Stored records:
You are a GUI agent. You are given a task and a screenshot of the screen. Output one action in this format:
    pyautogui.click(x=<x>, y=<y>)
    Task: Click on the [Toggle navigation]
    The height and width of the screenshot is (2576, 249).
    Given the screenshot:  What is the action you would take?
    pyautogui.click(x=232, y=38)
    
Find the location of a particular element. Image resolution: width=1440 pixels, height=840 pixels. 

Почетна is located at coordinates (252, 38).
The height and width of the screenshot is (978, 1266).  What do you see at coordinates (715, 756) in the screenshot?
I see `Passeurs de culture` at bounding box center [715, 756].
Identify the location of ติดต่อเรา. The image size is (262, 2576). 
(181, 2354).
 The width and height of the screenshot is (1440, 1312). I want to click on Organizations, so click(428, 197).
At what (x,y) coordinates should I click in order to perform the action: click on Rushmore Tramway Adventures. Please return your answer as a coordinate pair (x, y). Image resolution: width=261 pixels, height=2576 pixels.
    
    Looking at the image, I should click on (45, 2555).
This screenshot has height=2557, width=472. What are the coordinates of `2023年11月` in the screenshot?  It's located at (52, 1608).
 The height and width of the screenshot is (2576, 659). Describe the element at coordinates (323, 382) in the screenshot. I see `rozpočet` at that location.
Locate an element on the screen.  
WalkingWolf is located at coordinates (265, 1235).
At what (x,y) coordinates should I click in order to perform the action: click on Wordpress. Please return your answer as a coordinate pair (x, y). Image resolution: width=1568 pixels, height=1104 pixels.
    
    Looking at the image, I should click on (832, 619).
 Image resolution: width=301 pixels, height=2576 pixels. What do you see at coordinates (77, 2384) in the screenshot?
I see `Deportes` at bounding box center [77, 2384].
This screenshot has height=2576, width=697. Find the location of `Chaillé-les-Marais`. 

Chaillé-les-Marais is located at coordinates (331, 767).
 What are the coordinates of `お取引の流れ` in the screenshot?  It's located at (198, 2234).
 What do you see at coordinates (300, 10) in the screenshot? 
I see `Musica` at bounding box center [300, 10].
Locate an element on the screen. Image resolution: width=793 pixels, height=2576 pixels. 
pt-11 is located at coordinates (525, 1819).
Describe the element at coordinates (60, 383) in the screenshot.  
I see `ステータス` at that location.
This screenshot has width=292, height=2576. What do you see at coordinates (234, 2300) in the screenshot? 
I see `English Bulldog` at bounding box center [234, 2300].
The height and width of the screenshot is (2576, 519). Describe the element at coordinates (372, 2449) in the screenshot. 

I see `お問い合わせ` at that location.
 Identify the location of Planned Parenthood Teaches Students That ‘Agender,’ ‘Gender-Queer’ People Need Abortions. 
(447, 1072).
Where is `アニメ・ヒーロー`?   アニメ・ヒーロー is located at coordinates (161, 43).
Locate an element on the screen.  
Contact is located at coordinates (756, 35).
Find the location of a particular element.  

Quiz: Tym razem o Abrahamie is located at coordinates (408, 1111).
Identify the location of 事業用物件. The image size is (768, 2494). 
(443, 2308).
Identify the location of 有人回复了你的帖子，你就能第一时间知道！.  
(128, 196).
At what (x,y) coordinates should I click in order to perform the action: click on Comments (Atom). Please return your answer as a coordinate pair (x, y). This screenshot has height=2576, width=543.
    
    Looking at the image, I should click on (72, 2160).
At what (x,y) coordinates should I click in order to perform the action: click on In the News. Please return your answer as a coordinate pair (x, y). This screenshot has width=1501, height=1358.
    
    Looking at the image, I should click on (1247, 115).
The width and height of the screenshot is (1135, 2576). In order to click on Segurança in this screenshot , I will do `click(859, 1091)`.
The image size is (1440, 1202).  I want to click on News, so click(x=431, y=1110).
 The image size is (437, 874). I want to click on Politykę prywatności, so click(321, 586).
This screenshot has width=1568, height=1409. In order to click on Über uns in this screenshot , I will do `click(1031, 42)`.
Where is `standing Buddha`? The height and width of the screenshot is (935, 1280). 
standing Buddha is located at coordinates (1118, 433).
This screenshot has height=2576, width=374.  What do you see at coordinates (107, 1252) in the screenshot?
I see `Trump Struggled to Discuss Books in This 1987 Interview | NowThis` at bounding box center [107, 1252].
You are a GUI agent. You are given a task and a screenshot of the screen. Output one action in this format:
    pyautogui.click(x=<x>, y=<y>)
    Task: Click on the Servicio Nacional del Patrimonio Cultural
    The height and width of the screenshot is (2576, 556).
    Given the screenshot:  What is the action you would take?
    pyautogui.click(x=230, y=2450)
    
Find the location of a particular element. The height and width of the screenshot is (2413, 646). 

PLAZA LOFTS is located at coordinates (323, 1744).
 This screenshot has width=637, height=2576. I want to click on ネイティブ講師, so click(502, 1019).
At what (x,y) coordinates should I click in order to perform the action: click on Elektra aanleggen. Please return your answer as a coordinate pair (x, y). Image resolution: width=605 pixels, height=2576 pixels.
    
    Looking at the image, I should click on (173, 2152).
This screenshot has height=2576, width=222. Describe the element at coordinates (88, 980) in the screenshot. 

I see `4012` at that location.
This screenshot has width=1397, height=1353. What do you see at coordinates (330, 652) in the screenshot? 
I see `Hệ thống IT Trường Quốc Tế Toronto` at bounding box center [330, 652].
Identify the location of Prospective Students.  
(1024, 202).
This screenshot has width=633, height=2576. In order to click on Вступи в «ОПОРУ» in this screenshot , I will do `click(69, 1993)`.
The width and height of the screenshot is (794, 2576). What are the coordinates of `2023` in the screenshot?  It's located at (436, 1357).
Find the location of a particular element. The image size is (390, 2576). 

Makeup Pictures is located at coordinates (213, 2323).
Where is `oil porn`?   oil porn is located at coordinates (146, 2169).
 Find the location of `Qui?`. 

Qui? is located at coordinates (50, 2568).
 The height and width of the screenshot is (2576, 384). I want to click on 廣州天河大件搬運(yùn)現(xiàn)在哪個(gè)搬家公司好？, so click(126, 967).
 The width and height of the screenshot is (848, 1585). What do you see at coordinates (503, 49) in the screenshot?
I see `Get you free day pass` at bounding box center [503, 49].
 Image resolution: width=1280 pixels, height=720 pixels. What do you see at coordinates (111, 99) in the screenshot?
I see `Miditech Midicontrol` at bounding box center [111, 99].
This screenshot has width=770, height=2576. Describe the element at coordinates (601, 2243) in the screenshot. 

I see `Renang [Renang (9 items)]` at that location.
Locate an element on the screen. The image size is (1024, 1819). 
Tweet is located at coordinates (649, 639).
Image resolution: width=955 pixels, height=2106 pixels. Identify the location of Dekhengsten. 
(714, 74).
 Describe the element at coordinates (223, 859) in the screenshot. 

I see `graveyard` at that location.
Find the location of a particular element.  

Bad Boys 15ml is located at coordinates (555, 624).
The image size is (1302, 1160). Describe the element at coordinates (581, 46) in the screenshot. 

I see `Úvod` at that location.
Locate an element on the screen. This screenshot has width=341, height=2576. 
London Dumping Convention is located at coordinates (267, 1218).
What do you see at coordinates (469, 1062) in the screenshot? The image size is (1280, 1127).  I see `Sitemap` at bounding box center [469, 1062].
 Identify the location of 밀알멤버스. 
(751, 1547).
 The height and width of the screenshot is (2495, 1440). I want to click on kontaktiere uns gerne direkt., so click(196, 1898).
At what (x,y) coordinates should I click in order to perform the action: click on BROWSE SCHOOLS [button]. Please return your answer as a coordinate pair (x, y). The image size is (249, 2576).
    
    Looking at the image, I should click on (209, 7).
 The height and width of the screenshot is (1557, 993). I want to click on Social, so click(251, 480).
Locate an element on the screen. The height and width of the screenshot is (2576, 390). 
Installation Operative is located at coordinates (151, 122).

Task requirements: When you write the entries out again, keep every word and mark exactly as it is.

Solution:
You are a GUI agent. You are given a task and a screenshot of the screen. Output one action in this format:
    pyautogui.click(x=<x>, y=<y>)
    Task: Click on the [Toggle navigation]
    The height and width of the screenshot is (2576, 249).
    Given the screenshot:  What is the action you would take?
    pyautogui.click(x=232, y=38)
    
Find the location of a particular element. Image resolution: width=1440 pixels, height=840 pixels. 

Почетна is located at coordinates (252, 38).
The height and width of the screenshot is (978, 1266).  What do you see at coordinates (715, 756) in the screenshot?
I see `Passeurs de culture` at bounding box center [715, 756].
Identify the location of ติดต่อเรา. The image size is (262, 2576). 
(181, 2354).
 The width and height of the screenshot is (1440, 1312). I want to click on Organizations, so click(428, 197).
At what (x,y) coordinates should I click in order to perform the action: click on Rushmore Tramway Adventures. Please return your answer as a coordinate pair (x, y). Image resolution: width=261 pixels, height=2576 pixels.
    
    Looking at the image, I should click on (45, 2555).
This screenshot has height=2557, width=472. What are the coordinates of `2023年11月` in the screenshot?  It's located at (52, 1608).
 The height and width of the screenshot is (2576, 659). Describe the element at coordinates (323, 382) in the screenshot. I see `rozpočet` at that location.
Locate an element on the screen.  
WalkingWolf is located at coordinates (265, 1235).
At what (x,y) coordinates should I click in order to perform the action: click on Wordpress. Please return your answer as a coordinate pair (x, y). Image resolution: width=1568 pixels, height=1104 pixels.
    
    Looking at the image, I should click on (832, 619).
 Image resolution: width=301 pixels, height=2576 pixels. What do you see at coordinates (77, 2384) in the screenshot?
I see `Deportes` at bounding box center [77, 2384].
This screenshot has height=2576, width=697. Find the location of `Chaillé-les-Marais`. 

Chaillé-les-Marais is located at coordinates (331, 767).
 What are the coordinates of `お取引の流れ` in the screenshot?  It's located at (198, 2234).
 What do you see at coordinates (300, 10) in the screenshot? 
I see `Musica` at bounding box center [300, 10].
Locate an element on the screen. Image resolution: width=793 pixels, height=2576 pixels. 
pt-11 is located at coordinates (525, 1819).
Describe the element at coordinates (60, 383) in the screenshot.  
I see `ステータス` at that location.
This screenshot has width=292, height=2576. What do you see at coordinates (234, 2300) in the screenshot? 
I see `English Bulldog` at bounding box center [234, 2300].
The height and width of the screenshot is (2576, 519). Describe the element at coordinates (372, 2449) in the screenshot. 

I see `お問い合わせ` at that location.
 Identify the location of Planned Parenthood Teaches Students That ‘Agender,’ ‘Gender-Queer’ People Need Abortions. 
(447, 1072).
Where is `アニメ・ヒーロー`?   アニメ・ヒーロー is located at coordinates (161, 43).
Locate an element on the screen.  
Contact is located at coordinates (756, 35).
Find the location of a particular element.  

Quiz: Tym razem o Abrahamie is located at coordinates (408, 1111).
Identify the location of 事業用物件. The image size is (768, 2494). 
(443, 2308).
Identify the location of 有人回复了你的帖子，你就能第一时间知道！.  
(128, 196).
At what (x,y) coordinates should I click in order to perform the action: click on Comments (Atom). Please return your answer as a coordinate pair (x, y). This screenshot has height=2576, width=543.
    
    Looking at the image, I should click on (72, 2160).
At what (x,y) coordinates should I click in order to perform the action: click on In the News. Please return your answer as a coordinate pair (x, y). This screenshot has width=1501, height=1358.
    
    Looking at the image, I should click on (1247, 115).
The width and height of the screenshot is (1135, 2576). In order to click on Segurança in this screenshot , I will do `click(859, 1091)`.
The image size is (1440, 1202).  I want to click on News, so click(x=431, y=1110).
 The image size is (437, 874). I want to click on Politykę prywatności, so click(321, 586).
This screenshot has width=1568, height=1409. In order to click on Über uns in this screenshot , I will do `click(1031, 42)`.
Where is `standing Buddha`? The height and width of the screenshot is (935, 1280). 
standing Buddha is located at coordinates (1118, 433).
This screenshot has height=2576, width=374.  What do you see at coordinates (107, 1252) in the screenshot?
I see `Trump Struggled to Discuss Books in This 1987 Interview | NowThis` at bounding box center [107, 1252].
You are a GUI agent. You are given a task and a screenshot of the screen. Output one action in this format:
    pyautogui.click(x=<x>, y=<y>)
    Task: Click on the Servicio Nacional del Patrimonio Cultural
    The height and width of the screenshot is (2576, 556).
    Given the screenshot:  What is the action you would take?
    pyautogui.click(x=230, y=2450)
    
Find the location of a particular element. The height and width of the screenshot is (2413, 646). 

PLAZA LOFTS is located at coordinates (323, 1744).
 This screenshot has width=637, height=2576. I want to click on ネイティブ講師, so click(502, 1019).
At what (x,y) coordinates should I click in order to perform the action: click on Elektra aanleggen. Please return your answer as a coordinate pair (x, y). Image resolution: width=605 pixels, height=2576 pixels.
    
    Looking at the image, I should click on (173, 2152).
This screenshot has height=2576, width=222. Describe the element at coordinates (88, 980) in the screenshot. 

I see `4012` at that location.
This screenshot has width=1397, height=1353. What do you see at coordinates (330, 652) in the screenshot? 
I see `Hệ thống IT Trường Quốc Tế Toronto` at bounding box center [330, 652].
Identify the location of Prospective Students.  
(1024, 202).
This screenshot has width=633, height=2576. In order to click on Вступи в «ОПОРУ» in this screenshot , I will do `click(69, 1993)`.
The width and height of the screenshot is (794, 2576). What are the coordinates of `2023` in the screenshot?  It's located at (436, 1357).
Find the location of a particular element. The image size is (390, 2576). 

Makeup Pictures is located at coordinates (213, 2323).
Where is `oil porn`?   oil porn is located at coordinates (146, 2169).
 Find the location of `Qui?`. 

Qui? is located at coordinates (50, 2568).
 The height and width of the screenshot is (2576, 384). I want to click on 廣州天河大件搬運(yùn)現(xiàn)在哪個(gè)搬家公司好？, so click(126, 967).
 The width and height of the screenshot is (848, 1585). What do you see at coordinates (503, 49) in the screenshot?
I see `Get you free day pass` at bounding box center [503, 49].
 Image resolution: width=1280 pixels, height=720 pixels. What do you see at coordinates (111, 99) in the screenshot?
I see `Miditech Midicontrol` at bounding box center [111, 99].
This screenshot has width=770, height=2576. Describe the element at coordinates (601, 2243) in the screenshot. 

I see `Renang [Renang (9 items)]` at that location.
Locate an element on the screen. The image size is (1024, 1819). 
Tweet is located at coordinates (649, 639).
Image resolution: width=955 pixels, height=2106 pixels. Identify the location of Dekhengsten. 
(714, 74).
 Describe the element at coordinates (223, 859) in the screenshot. 

I see `graveyard` at that location.
Find the location of a particular element.  

Bad Boys 15ml is located at coordinates (555, 624).
The image size is (1302, 1160). Describe the element at coordinates (581, 46) in the screenshot. 

I see `Úvod` at that location.
Locate an element on the screen. This screenshot has width=341, height=2576. 
London Dumping Convention is located at coordinates (267, 1218).
What do you see at coordinates (469, 1062) in the screenshot? The image size is (1280, 1127).  I see `Sitemap` at bounding box center [469, 1062].
 Identify the location of 밀알멤버스. 
(751, 1547).
 The height and width of the screenshot is (2495, 1440). I want to click on kontaktiere uns gerne direkt., so click(196, 1898).
At what (x,y) coordinates should I click in order to perform the action: click on BROWSE SCHOOLS [button]. Please return your answer as a coordinate pair (x, y). The image size is (249, 2576).
    
    Looking at the image, I should click on (209, 7).
 The height and width of the screenshot is (1557, 993). I want to click on Social, so click(251, 480).
Locate an element on the screen. The height and width of the screenshot is (2576, 390). 
Installation Operative is located at coordinates (151, 122).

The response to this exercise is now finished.